▶ What to work on: Below are some records. Print exactly the lines between the one holding "とはいえご結婚されたのは半年前。" and the one holding "52,000.00LE", inclusive, and nothing else.

■ ■ ■

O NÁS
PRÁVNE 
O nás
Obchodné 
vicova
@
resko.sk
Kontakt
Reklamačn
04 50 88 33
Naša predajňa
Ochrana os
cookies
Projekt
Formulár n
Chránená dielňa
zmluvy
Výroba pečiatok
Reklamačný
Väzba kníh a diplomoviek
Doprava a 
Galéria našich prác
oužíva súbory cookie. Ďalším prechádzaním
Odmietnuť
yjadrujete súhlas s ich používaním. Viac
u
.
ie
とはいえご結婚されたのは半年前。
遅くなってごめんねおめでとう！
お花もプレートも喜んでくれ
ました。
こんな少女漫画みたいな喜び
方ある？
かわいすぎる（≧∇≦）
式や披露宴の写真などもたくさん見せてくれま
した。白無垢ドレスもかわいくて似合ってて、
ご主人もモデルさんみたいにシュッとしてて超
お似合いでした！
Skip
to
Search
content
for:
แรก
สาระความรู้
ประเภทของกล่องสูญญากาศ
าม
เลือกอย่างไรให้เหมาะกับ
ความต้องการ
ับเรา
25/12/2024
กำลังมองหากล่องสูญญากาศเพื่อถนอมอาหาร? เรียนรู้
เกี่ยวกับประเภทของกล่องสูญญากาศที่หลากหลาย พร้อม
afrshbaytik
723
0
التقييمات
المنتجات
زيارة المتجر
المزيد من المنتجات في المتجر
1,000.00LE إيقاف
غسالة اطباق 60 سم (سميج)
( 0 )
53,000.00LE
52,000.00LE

■ ■ ■

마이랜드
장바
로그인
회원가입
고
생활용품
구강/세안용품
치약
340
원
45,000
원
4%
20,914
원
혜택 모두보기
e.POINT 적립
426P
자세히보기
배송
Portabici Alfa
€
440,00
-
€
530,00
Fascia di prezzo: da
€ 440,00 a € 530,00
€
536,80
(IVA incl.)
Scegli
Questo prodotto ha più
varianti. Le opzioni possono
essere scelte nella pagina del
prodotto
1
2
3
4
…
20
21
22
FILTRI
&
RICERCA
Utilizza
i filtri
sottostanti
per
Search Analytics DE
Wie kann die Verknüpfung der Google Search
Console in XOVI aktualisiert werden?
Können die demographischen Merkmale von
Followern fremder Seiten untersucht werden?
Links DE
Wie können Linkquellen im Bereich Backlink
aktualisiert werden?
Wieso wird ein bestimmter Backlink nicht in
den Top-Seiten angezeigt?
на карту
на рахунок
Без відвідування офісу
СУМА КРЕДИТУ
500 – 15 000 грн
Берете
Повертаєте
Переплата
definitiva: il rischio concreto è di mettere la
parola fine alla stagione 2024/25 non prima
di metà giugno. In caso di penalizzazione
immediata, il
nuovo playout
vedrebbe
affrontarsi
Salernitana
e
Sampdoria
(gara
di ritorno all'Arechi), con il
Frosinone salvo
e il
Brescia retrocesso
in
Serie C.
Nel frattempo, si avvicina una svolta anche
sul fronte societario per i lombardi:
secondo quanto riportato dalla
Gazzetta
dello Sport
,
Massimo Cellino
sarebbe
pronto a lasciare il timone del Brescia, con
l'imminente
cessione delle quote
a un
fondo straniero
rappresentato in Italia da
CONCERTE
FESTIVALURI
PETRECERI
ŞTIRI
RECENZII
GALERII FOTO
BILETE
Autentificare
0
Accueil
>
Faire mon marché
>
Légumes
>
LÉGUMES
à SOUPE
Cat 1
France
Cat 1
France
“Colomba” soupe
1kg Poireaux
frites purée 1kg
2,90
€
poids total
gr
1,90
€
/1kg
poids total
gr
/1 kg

■ ■ ■

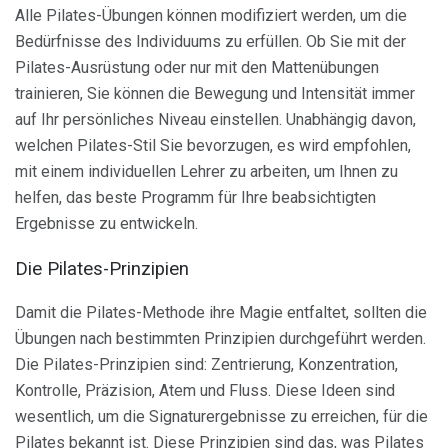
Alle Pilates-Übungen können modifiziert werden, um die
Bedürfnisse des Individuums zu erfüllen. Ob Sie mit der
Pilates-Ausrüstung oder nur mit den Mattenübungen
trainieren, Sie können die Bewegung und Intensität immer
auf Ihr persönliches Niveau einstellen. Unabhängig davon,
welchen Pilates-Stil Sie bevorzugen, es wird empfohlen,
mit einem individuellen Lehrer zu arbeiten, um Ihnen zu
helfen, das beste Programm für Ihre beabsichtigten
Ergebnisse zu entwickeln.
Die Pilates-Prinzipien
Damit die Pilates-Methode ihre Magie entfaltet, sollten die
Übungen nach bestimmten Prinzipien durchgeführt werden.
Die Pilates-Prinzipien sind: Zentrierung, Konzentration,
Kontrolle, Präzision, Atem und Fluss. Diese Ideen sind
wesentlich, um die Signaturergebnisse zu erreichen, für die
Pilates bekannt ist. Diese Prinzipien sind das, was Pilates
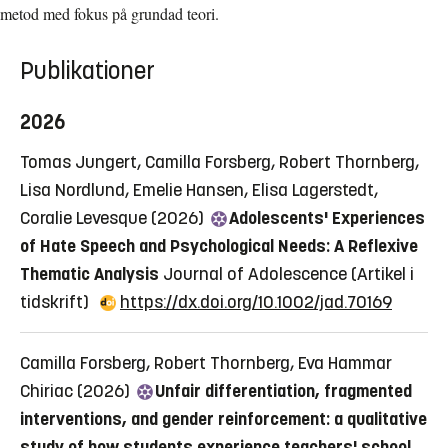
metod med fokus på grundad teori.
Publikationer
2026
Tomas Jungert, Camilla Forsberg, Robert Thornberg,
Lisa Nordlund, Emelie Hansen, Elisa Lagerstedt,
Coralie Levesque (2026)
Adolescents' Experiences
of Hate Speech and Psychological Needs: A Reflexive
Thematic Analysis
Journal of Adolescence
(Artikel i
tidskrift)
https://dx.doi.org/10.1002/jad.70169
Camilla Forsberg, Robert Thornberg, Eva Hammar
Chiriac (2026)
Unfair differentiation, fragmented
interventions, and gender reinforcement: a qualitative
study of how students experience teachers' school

■ ■ ■

▶ Your solution:
とはいえご結婚されたのは半年前。
遅くなってごめんねおめでとう！
お花もプレートも喜んでくれ
ました。
こんな少女漫画みたいな喜び
方ある？
かわいすぎる（≧∇≦）
式や披露宴の写真などもたくさん見せてくれま
した。白無垢ドレスもかわいくて似合ってて、
ご主人もモデルさんみたいにシュッとしてて超
お似合いでした！
Skip
to
Search
content
for:
แรก
สาระความรู้
ประเภทของกล่องสูญญากาศ
าม
เลือกอย่างไรให้เหมาะกับ
ความต้องการ
ับเรา
25/12/2024
กำลังมองหากล่องสูญญากาศเพื่อถนอมอาหาร? เรียนรู้
เกี่ยวกับประเภทของกล่องสูญญากาศที่หลากหลาย พร้อม
afrshbaytik
723
0
التقييمات
المنتجات
زيارة المتجر
المزيد من المنتجات في المتجر
1,000.00LE إيقاف
غسالة اطباق 60 سم (سميج)
( 0 )
53,000.00LE
52,000.00LE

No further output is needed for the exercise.